GREEN SHOOTS OF RECOVERY
On December 12th a Conservative government was elected for a new 5 year term. The British public relieved the deadlock in the House of Commons and delivered certainty on the direction of Brexit. For these reasons, we expect a boost to confidence that will underwrite stability in London’s financial and property markets for the year ahead.
Buyers slowly returned to the sales market across Central London in 2019. After a long hiatus, buyers have become more decisive, especially first-time buyers, sensing that prices have fallen as far as they are likely to and the time to act, may be now. Perhaps the political and economic uncertainty has finally encouraged the next generation to seek the security of home ownership. Certainly, we see young, well-paid professionals back in the market. Prices did not rise in 2019 but they are no longer falling.
The number of properties for sale remained low throughout 2019. With cheap debt and buyers scarce, or cautious, there is little to motivate owners
to sell. Buyers hoping to negotiate a discount have been disappointed. Those willing to make realistic offers, have been rewarded.
In the rental market, rents did rise in 2019 in Central London, and at the highest rate for almost a decade. In the City, rents ended the year 8% up while the West End and Midtown recorded increases of 6% and in East London and Docklands the uplift was 4%. These rises have been driven by a combination of low supply and higher costs for landlords who now bear all the fees associated with a new tenancy as well as the progressive loss of mortgage tax relief and Stamp Duty surcharges for buy to let investors. With the threat of rent controls hanging in the air in the latter months of the year, tenants as well as landlords will be relieved that this is now off the table.

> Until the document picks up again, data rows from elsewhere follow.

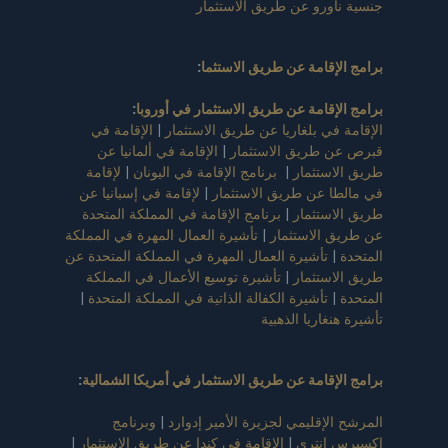
جنسية ناورو عن طريق الاستثمار
برامج الإقامة عن طريق الاستثما
:
برامج الإقامة عن طريق الاستثمار في أوروبا
:
الإقامة في بلغاريا عن طريق الاستثمار
|
الإقامة في
قبرص عن طريق الاستثمار
|
الإقامة في ألمانيا عن
طريق الاستثمار
|
برنامج الإقامة في اليونان
|
لإقامة
في مالطا عن طريق الاستثمار
|
لإقامة في إسبانيا عن
طريق الاستثمار
|
برنامج الإقامة في المملكة المتحدة
عن طريق الاستثمار
|
تأشيرة العمال المهرة في المملكة
المتحدة
|
تأشيرة العمال المهرة في المملكة المتحدة عن
طريق الاستثمار
|
تأشيرة توسيع الأعمال في المملكة
المتحدة
|
تأشيرة الكفالة الذاتية في المملكة المتحدة
|
تأشيرة هنغاريا الذهبية
برامج الإقامة عن طريق الاستثمار في أمريكا الشمالية
:
المرشح الإقليمي لجزيرة الأمير إدوارد
|
وبرنامج
اكسبرس انتري
|
الإقامة في كندا عن طريق الاستثمار
|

Over the course of the year, capital values in our markets slipped by around 3% but that downward trajectory petered out in H2 and we do not expect any further falls in 2020. Values for one and two bed apartments have stabilised at around 15% below 2015 prices – though for higher value homes (£1.5 million +), the gap is wider at between 25% and 35%.
The effect of rising rents on reduced property values, resulted in significant yield improvement, nearing 5% by the end of the year. It was not enough to tempt UK investors back to the market but overseas investors recognise the opportunity that London’s pricing represents
Non-domestic buyers have an added incentive as the continued pressure on sterling helps to off-set other costs. There was a return of overseas buyers to our markets in the latter months of 2019. The simple fact that overseas buyers are making commitments to Central London property is a reminder that, at current prices and with the prevailing exchange rate,
London remains an attractive proposition to the international community.
Predictably, interest continues from China and the Far East as well as Turkey and parts of the Middle East. Less predictable, is the presence of European buyers who, irrespective of the current political uncertainty, have strong networks in the UK through work and education. For many of them, this looks like a good time to put down roots, while prices are down.
While market conditions have piqued the interest of overseas investors and first time buyers, UK investors remain disengaged, with the nation in a perpetual state of Brexit-limbo and tax penalties for investors. Ironically, there was a little more interest over the summer, in between Prime Ministers, when there was a semblance of calm.
When Boris Johnson first took office as Prime Minister, he spoke about reducing Stamp Duty but when the prospect of an election became real, the talk shifted to bold spending commitments to support a post-Brexit economy. The latest housing minister, Esther McVey has lent her support to homeownership and specifically first time buyers.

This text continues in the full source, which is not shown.